E così mediante la riscrittura in sede comunitaria dei “diritti fondamentali”, ispirata al principio di concorrenza e all’obiettivo di controllo dell’inflazione,vengono di fatto cancellati i diritti fondamentali di Costituzioni come quella italiana; questa, infatti, prevede diritti i quali, imponendo un ordinamento economico antitetico rispetto a quello comunitario,  divengono posizioni superabili e antistoriche che, si opina in UE, non costituiscono, né potrebbero costituire, l’identità nazionale italiana rilevante ai sensi dell’art. 4 par. 2 TUE. 

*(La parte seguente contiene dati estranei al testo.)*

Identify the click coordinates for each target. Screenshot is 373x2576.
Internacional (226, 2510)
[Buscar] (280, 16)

E noi sappiamo che i nostri diritti fondamentali costituzionali sono basati sugli opposti principi del diritto al lavoro (anche fondamento della Repubblica) e delle conseguenti necessarie politiche attive di piena occupazione che, tra l'altro, si connettono espressamente all’intervento pubblico nell’economia, con una serie di previsioni che divengono così sottordinate agli obblighi che l’Italia avrebbe assunto partecipando all’Unione Europea.

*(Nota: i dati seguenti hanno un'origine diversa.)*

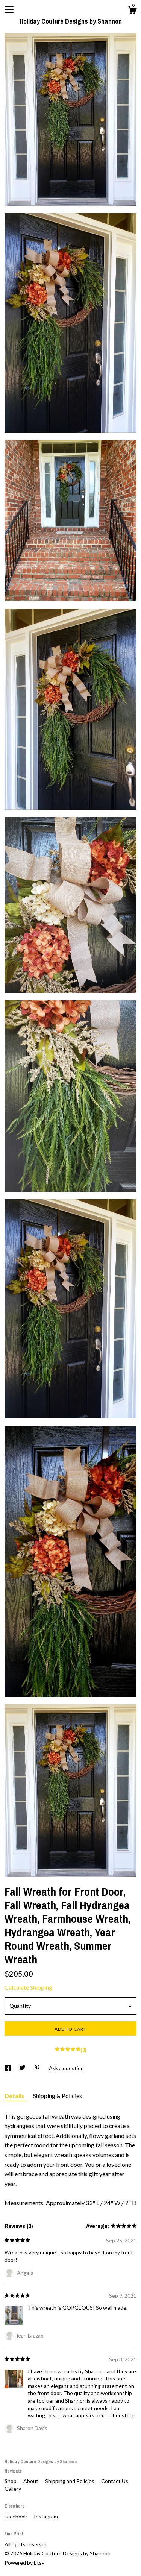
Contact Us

Questa, dunque, oggi si arroga l’intera sostituzione allo Stato nazionale, così realizzando non gli Stati Uniti d’Europa di cui ancora molti van cianciando come possibile obiettivo, ma un UberStaat europeo che ha la propria legittimazione non già nella delega di potere dal popolo mediante libere elezioni secondo il modello democratico-costituzionale, ma autocraticamente nel proprio Trattato istitutivo, in grado di demolire ogni norma anche di rango costituzionale mediante semplice sua disapplicazione.
Evidente a fronte di ciò che si imponga sempre più pressantemente una seria riflessione sulla perdurante (non) costituzionalità di questo UberStaat ordoliberista che pretende di fare a meno di quella Repubblica democratica fondata sul lavoro, nel quale il potere appartiene al popolo che lo esercita secondo Costituzione che la nostra Carta Fondamentale ha qualificato, tra l’altro, come di impossibile revisione costituzionale (comunque ad oggi mai neppure ritenuta necessaria e quindi avvenuta).